The Storm

Mid December misty morn.
All the world is weather-worn.
No work for days had yet begun.
A storm-worn stranger was the sun.
All too familiar now the glow
Of hearth-fire ember waning low.

The cows are stirring in the barn.
Grandmother stationed at her yarn.
And in the corner, tucked away,
Are children eager at their play.
They’re furthest from the glowing hearth
Too warm for their unbridled mirth.
While we, care-laden, huddle near
The ember-wood felled yesteryear.

The morning of the first full day
A mountain peak rose through the gray;
Inciting all the more the storm
With clawing hands groped round its form.
And all that day a wintry feud
Raged in the upper altitude;
A stony structure, briefly lent,
Unto a churning firmament.

We watched with an affixed concern
Still hoped our labor’s soon return.
But briefly stalled, the storm once more
Sent windy rappings round our door.
The only industry that day:
Our hearth-fire as it glowed away.
And glowed the more in dim of night
Without a rival starry light.

By morning of the second day
The world had stilled to silent gray.
A deathly chill of olden times
Descending heaven’s highest climes.
And ghostly forms ran round apace
The shapeless, savage, solemn place.

Grandmother scarcely stirred the while
The world endured its wintry trial.
But glanced up outward now and then
At something past the world of men.
Perhaps upon some swaying tree?
Or drawn inward by memory —
Some fond remembrance, dim o’er time
Of olden days, grown sweet sublime?

At length, the drops to snowflakes turned
While all the more the hearth-fire burned —
The savage outward scene made new
With first of Winter’s tender dew.

I watch as snowflakes lay their claim
On all the things I’ve known by name,
And slowly see them shrink from sight
Beneath a growing wintry white,
Until, at length, the young one’s glee
Rises out to beckon me.

Then we within our happy dome,
Form memories that make a home.
But I unconsciously adjourn;
To lonesome places I return,
Pondering potential ways
To compensate for storm-lost days.

I stroll our seldom toured hall,
As out beyond, the snowflakes fall,
And scan those faces known to us
Because they were the best of us.
But some stark, solemn, sentimental power
Strikes me in that pensive hour.
As glows of embers dance upon
The faces of the dearly gone.
Thoughts long forgotten gather near,
That testify that life is dear.
That see these moments speeding past
Saying, ‘Hold each as the last!’

For days will come when life will be
Nothing but fond memory;
As when the children off at play
Were in the corner tucked away.
I’ll scarce recall the hours when
I labored for the sons of men,
And scarce recall the silent ways,
The world demands our better days.

And then I’ll rest upon a hall,
Where only hurried footsteps fall;
And fade as I return to dust
As all the sons of mankind must.
But one day, may prompt one like me,
To wonder at his destiny.

I nod to thank them, and depart
Awoken to newness of life and heart.

2 thoughts on “The Storm

  1. This was a deeply meaningful poem that drew me into a very reflective and introspective state as the scenes unfolded.
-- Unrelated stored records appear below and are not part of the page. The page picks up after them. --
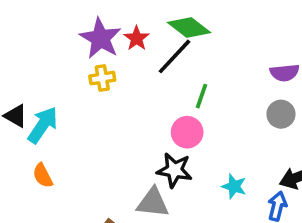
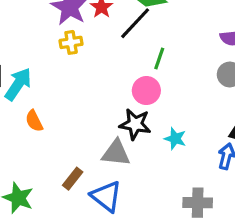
orange semicircle: (43, 176) -> (34, 121), moved
cyan star: (234, 186) -> (175, 139), moved

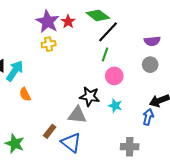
black line: (135, 23) -> (108, 32), moved
pink circle: (146, 91) -> (114, 76), moved

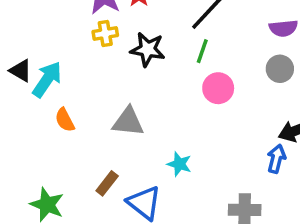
black star: (90, 96) -> (148, 49), moved
cyan star: (115, 106) -> (179, 164), moved
gray triangle: (77, 115) -> (128, 122), moved

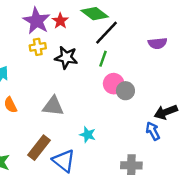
gray circle: (280, 69) -> (125, 91), moved
blue arrow: (276, 159) -> (153, 131), turned -42
brown rectangle: (107, 183) -> (39, 148), size x1.5

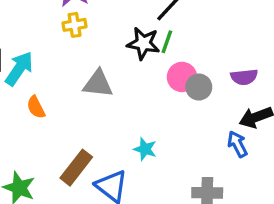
purple semicircle: (157, 43) -> (244, 77), moved
black star: (66, 58) -> (143, 43), moved
gray triangle: (53, 106) -> (98, 84), moved

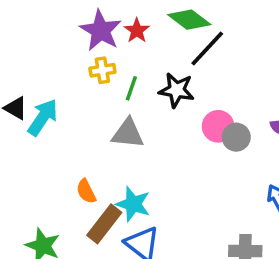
green line: (167, 42) -> (131, 88), moved
orange semicircle: (36, 107) -> (86, 191), moved
cyan star: (145, 149) -> (133, 204), moved, size x1.4

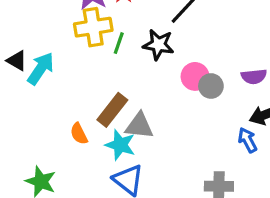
yellow cross: (102, 70) -> (93, 27), size x1.6
gray triangle: (128, 134) -> (139, 126), moved
brown rectangle: (104, 224) -> (112, 110), moved

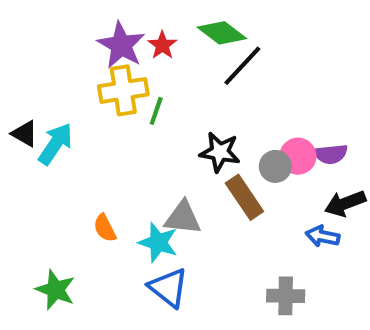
black star: (158, 45) -> (220, 152), moved
pink circle: (195, 76) -> (298, 156), moved
brown rectangle: (112, 110) -> (244, 197), moved, turned -72
blue arrow: (248, 140) -> (323, 236), turned -50

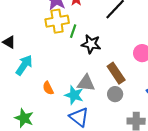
cyan arrow: (55, 144) -> (24, 65), moved
black star: (220, 152) -> (91, 44), moved
gray circle: (275, 166) -> (115, 94), moved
For anyone who has pictures of family members smiling back at them in hallways or who has experienced being ‘snowbound’ for a couple of days, this poem will tug at your heart and cause you to ponder your own life. I loved how the author ended the poem on a positive and uplifting note, with a heart that’s been awakened and desires to respond to life with a new purpose and intention.

    • Thanks so much! I’m very glad it touched you in that way. It’s always nice to be reminded of the things that really matter.